4.Effects of miR-338-3p/TCF4 on choroidal microvascular endothelial cell proliferation and apoptosis
Jiancheng LI ; Zhanyun BU ; Junhui PAN
Chinese Journal of Experimental Ophthalmology 2020;38(8):639-645
Objective:To investigate whether microRNA-338-3p (miR-338-3p) affects the proliferation and apoptosis of choroidal microvascular endothelial cells by regulating the expression of T cell factor 4 (TCF4).Methods:Human choroidal microvascular endothelial cells were cultured in vitro, and they were divided into vascular endothelial growth factor (VEGF) group and Normal control group.The Cultured cells in the VEGF group were divided into four subgroups, and were transfected with miR-NC, miR-338-3p mimics, miR-338-3p mimics + pcDNA, miR-338-3p mimics + pcDNA-TCF4 before VEGF treatment, respectively.Quantitative real-time PCR (qRT-PCR) was used to detect the expression of miR-338-3p and TCF4.MTT assay was used to detect cell proliferation.Flow cytometry was used to detect the apoptosis rate.The double luciferase report experiment verified the targeting relationship of miR-338-3p and TCF4.Western blot was used to detect the expression of Ki-67, PCNA, bax, and bcl-2. Results:After VEGF treatment, the expression level of miR-338-3p was significantly reduced, the expression level of TCF4 mRNA was significantly increased, the cell viability was significantly increased, and the apoptosis rate was significantly decreased, the levels of Ki-67, PCNA, bcl-2 protein were increased significantly, and the level of bax protein was decreased significantly (all at P<0.05).

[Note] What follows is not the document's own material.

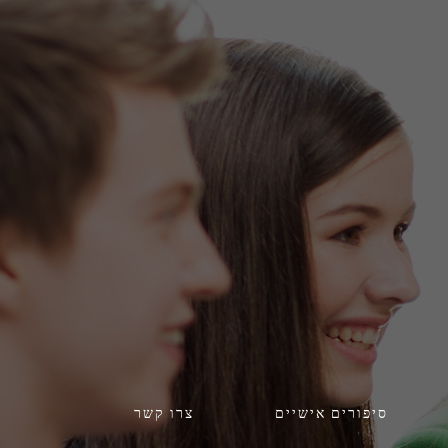
סיפורים אישיים
צרו קשר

After miR-338-3p overexpression, the cell viability was significantly reduced, the apoptosis rate was significantly increased, and the levels of Ki-67, PCNA, and bcl-2 proteins were significantly reduced, the level of bax protein was increased significantly (all at P<0.05). Double luciferase reporting experiments confirmed that miR-338-3p targeted TCF4.Compared with the VEGF + miR-338-3p + pcDNA group, the cell viability of the VEGF + miR-338-3p + pcDNA-TCF4 group was significantly increased ([56.48±13.20]% vs. [96.24±16.24]%), and the apoptosis rate was significantly reduced ([30.59±3.57]% vs.[12.36±1.29]%), the levels of Ki-67, PCNA and bcl-2 protein were significantly increased (0.41±0.11 vs. 0.96±0.19; 0.44±0.10 vs. 0.97±0.20; 0.55±0.12 vs. 0.98±0.15), and the levels of bax protein were significantly decreased (0.87±0.13 vs. 0.42±0.11) ( t=5.700, 14.408, 7.516, 7.111, 6.715, 7.927; all at P<0.01). Conclusions:Overexpression of miR-338-3p can negatively regulate TCF4 expression, thereby inhibite choroidal microvascular endothelial cell proliferation and induce apoptosis.